PS3 Reviews

Arc System Double Fighting Feature: BlazBlue Central Fiction: The Final Fiction

(BlazBlue Central Fiction, Aksys Games)

BlazBlue has always been an interesting franchise. It’s a fighting series with a huge focus on story and characters, to the point where the story mode is largely a visual novel and more in depth compared to other action based story modes. It has also had its share of interesting fighting game mechanics, with the series changing drastically from its original form in the last few years as well as expanding its roster significantly from the original game.

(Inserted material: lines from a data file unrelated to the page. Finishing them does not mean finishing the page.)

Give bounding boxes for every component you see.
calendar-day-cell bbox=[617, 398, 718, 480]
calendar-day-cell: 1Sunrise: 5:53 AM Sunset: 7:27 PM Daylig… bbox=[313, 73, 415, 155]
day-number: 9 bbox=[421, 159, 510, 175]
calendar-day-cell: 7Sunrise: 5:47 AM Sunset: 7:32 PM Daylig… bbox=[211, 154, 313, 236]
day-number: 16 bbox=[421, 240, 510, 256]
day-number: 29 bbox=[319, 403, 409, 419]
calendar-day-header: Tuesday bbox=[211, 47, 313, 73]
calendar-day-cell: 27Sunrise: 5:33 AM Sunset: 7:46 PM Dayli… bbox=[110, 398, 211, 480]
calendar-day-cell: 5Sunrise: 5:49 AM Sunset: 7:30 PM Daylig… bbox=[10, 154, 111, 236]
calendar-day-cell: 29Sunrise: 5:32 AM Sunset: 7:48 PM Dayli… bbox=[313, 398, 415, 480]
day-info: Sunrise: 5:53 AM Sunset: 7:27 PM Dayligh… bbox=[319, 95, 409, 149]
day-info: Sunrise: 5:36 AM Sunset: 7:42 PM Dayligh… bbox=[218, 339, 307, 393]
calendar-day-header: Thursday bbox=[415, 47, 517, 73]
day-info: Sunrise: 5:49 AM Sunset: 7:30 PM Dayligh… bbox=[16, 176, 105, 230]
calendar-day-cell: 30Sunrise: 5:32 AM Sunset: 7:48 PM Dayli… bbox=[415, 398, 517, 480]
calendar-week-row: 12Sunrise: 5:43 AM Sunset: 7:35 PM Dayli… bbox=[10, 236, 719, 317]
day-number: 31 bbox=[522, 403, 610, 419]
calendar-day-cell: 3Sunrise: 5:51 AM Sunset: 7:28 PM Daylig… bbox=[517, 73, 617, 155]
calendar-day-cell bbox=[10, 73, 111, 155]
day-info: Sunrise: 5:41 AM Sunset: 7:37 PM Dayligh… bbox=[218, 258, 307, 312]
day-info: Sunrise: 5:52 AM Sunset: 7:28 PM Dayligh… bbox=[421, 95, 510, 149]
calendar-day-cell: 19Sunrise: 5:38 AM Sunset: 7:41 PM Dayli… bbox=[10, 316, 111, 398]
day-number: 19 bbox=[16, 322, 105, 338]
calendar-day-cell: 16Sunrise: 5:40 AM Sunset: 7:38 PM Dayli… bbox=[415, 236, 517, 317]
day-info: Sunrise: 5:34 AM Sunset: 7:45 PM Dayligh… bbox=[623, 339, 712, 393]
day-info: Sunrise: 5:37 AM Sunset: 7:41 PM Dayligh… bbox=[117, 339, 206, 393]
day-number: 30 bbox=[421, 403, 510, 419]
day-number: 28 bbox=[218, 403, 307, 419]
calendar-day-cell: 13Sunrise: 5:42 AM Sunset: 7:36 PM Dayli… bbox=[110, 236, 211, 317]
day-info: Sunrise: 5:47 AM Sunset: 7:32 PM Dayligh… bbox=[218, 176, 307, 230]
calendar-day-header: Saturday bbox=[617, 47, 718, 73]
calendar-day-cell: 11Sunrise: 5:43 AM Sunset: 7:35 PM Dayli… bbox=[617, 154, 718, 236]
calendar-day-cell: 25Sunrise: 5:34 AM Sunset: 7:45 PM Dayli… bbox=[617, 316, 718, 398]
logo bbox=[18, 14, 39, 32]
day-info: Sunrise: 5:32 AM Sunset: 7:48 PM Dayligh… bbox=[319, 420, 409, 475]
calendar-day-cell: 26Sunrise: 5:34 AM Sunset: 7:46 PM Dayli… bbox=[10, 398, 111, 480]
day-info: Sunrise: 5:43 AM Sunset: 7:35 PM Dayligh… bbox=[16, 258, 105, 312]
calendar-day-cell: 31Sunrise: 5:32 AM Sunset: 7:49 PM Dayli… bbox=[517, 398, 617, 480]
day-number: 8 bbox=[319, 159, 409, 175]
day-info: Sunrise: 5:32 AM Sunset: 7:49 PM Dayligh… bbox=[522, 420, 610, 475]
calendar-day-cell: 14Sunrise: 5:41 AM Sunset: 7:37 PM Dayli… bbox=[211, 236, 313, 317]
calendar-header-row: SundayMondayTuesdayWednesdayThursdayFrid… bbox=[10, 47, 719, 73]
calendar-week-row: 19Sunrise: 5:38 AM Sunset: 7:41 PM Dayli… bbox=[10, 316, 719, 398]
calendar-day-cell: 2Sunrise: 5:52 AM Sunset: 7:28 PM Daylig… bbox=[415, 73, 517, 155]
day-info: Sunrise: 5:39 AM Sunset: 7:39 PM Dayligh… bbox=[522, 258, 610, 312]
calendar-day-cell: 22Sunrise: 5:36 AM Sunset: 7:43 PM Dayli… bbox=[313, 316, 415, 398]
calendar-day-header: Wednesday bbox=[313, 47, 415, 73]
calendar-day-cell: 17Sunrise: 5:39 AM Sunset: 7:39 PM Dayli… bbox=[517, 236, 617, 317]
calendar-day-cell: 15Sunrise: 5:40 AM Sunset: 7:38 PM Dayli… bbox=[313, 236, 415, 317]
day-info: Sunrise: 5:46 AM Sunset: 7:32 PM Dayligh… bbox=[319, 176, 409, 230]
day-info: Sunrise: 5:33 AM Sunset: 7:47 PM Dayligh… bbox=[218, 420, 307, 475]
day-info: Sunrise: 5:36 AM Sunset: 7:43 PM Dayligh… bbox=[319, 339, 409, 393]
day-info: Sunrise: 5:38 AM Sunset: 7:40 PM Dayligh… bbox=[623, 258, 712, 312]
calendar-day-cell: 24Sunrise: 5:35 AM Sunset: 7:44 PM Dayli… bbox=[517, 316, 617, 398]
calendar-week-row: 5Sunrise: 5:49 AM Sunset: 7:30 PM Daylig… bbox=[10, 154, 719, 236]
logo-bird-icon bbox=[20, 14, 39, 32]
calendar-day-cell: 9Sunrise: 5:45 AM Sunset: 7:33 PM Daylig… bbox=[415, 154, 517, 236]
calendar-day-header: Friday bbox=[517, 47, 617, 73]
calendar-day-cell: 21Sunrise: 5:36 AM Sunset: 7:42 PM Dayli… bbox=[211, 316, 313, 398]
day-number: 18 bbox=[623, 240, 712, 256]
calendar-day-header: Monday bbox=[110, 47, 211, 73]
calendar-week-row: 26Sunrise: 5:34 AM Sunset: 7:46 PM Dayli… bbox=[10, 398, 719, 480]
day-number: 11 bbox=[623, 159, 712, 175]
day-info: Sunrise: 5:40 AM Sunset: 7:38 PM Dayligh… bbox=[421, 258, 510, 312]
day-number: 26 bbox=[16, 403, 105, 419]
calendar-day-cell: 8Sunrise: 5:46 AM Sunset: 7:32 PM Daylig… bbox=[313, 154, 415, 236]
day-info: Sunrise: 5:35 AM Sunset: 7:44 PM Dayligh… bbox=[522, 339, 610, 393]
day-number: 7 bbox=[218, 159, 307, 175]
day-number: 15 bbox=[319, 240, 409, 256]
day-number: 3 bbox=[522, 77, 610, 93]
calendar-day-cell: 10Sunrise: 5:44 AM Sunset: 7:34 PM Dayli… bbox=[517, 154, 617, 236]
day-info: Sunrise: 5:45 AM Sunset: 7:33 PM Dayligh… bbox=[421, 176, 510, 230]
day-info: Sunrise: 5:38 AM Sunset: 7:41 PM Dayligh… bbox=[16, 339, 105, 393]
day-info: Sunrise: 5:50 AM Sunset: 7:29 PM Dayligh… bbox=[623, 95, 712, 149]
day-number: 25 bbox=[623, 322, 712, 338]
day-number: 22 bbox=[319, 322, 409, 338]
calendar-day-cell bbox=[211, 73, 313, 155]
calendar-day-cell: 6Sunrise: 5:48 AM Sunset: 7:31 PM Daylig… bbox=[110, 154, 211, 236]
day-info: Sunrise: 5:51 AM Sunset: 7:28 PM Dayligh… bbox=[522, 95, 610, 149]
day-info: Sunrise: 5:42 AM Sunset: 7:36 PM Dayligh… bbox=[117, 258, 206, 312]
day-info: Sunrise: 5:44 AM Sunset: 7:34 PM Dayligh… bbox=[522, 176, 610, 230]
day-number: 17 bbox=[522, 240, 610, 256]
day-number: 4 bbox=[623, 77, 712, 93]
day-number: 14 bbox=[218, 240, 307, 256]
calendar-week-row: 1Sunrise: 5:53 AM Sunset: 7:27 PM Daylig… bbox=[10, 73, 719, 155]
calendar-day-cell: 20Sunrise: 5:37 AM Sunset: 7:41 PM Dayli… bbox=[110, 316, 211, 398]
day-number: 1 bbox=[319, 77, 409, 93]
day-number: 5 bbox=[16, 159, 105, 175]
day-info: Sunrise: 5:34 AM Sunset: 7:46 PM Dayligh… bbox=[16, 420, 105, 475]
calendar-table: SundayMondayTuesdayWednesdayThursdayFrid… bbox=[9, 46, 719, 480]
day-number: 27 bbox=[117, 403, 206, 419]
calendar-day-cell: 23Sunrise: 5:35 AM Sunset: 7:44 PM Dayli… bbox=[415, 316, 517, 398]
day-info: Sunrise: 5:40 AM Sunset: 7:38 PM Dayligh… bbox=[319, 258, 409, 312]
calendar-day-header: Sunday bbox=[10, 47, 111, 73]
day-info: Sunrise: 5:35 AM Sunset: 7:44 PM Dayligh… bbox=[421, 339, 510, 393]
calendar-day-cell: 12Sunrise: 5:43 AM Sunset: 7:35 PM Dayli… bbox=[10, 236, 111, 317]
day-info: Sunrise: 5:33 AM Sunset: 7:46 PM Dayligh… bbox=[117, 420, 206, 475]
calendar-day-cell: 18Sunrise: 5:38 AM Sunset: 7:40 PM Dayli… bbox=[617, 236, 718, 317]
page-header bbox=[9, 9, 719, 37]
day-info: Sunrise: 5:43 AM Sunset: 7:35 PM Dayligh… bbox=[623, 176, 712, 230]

BlazBlue Central Fiction looks to bring the series to its conclusion, simplifying the gameplay and wrapping up the convoluted story that it has continued since the original game. It even has a summary section in order to get you up to date on what happened in the previous games, although it just gives you the meat of the central story, so any character specific side plots are left out. The story itself is quite interesting once you get a handle on it, although trying to figure it all out can be quite the challenge. Once you get into character specific subplots, you can get kind of lost. That being said, the main story is fully explained by the end with a nice conclusion and hints of continuing if the developer and community have enough interest. The story even manages to make use of characters that were relegated to BlazBlue spin-offs and while they don’t add a whole lot to the story, fans will be happy to see them here along with the ability to see expanded stories for them. The story is crafted with love and brings a conclusion to the many plots, questions, and theories fans of the series have had for years–and also poses some new question.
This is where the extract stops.